Nenek Aminah tak bisa berkata apa-apa.
*
Sandoro itu tengil. Belagu. Ia rupakanya belum kapok setelah kena pelintir Alida kemarin. Buktinya, kini, di koridor sekolah yang agak sempit, Ia bersama sohib karibnya berkumpul. Seperti ingin mencegat Alida dan kawan-kawan yang ingin masuk kelas setelah jajan di kantin.
“Dia lagi, Lid,” bisik Indri. Ia memundurkan langkah. Agak di belakang Alida.
“Mau ngapain lagi dia?” Tere menggerundel. Wajahnya langsung keruh.
“Cari gara-gara lagi,” papas Inge.
“Tenang aja,” Alida menenangkan sahabat-sahabatnya.
“Kamu bisa tenang karena kamu kan punya mainan. Bisa silat, jago beksi, jago karate, bisa aikido,” protes Lola.
“Aku nggak akan ngeluarin keringat untuk ngadepin anak-anak kaya’ gitu,” kata Alida.
Jadi?
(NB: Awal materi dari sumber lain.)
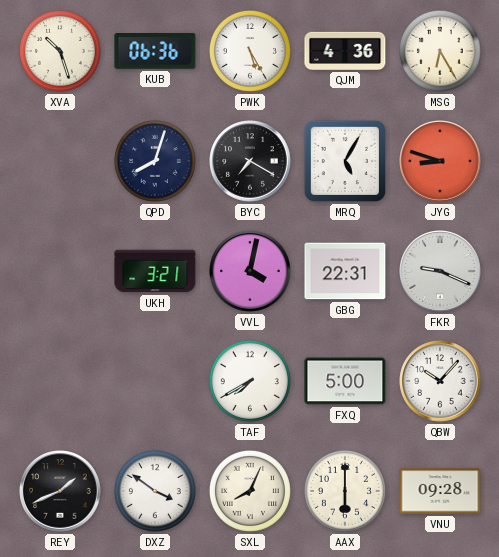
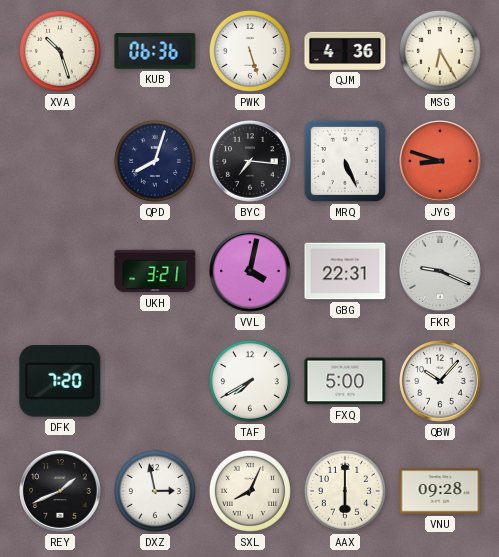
PWK: 5:25 -> 5:27
BYC: 7:20 -> 7:16
MRQ: 5:05 -> 5:26
DFK: none -> 7:20
DXZ: 3:51 -> 2:58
Sekeranjang tanya mengaduk-aduk benak sahabat-sahabatnya.
Alida merogoh sakunya. Dari sana, ia mengeluarkan sebiji buah pete. Mengupasnya. Lalu, begitu saja memakannya. Sahabat-sahabatnya saling berpandangan. Belum bisa menebak apa yang akan dilakukan Alida.
Bau pete segera beredar. Melebihi bau kentut. Lola menahan mual. Bau jengkol dan pete paling tak disukainya.
Alida melangkah mendekati gerombolan Sandoro. Jantung Indri, Tere, Inge, dan Lola berdegup keras. Seperti tengah baris berbaris, keempatnya melangkah hati-hati di belakang Alida. Sembari menahan bau pete yang seperti menusuk-nusuk hidung.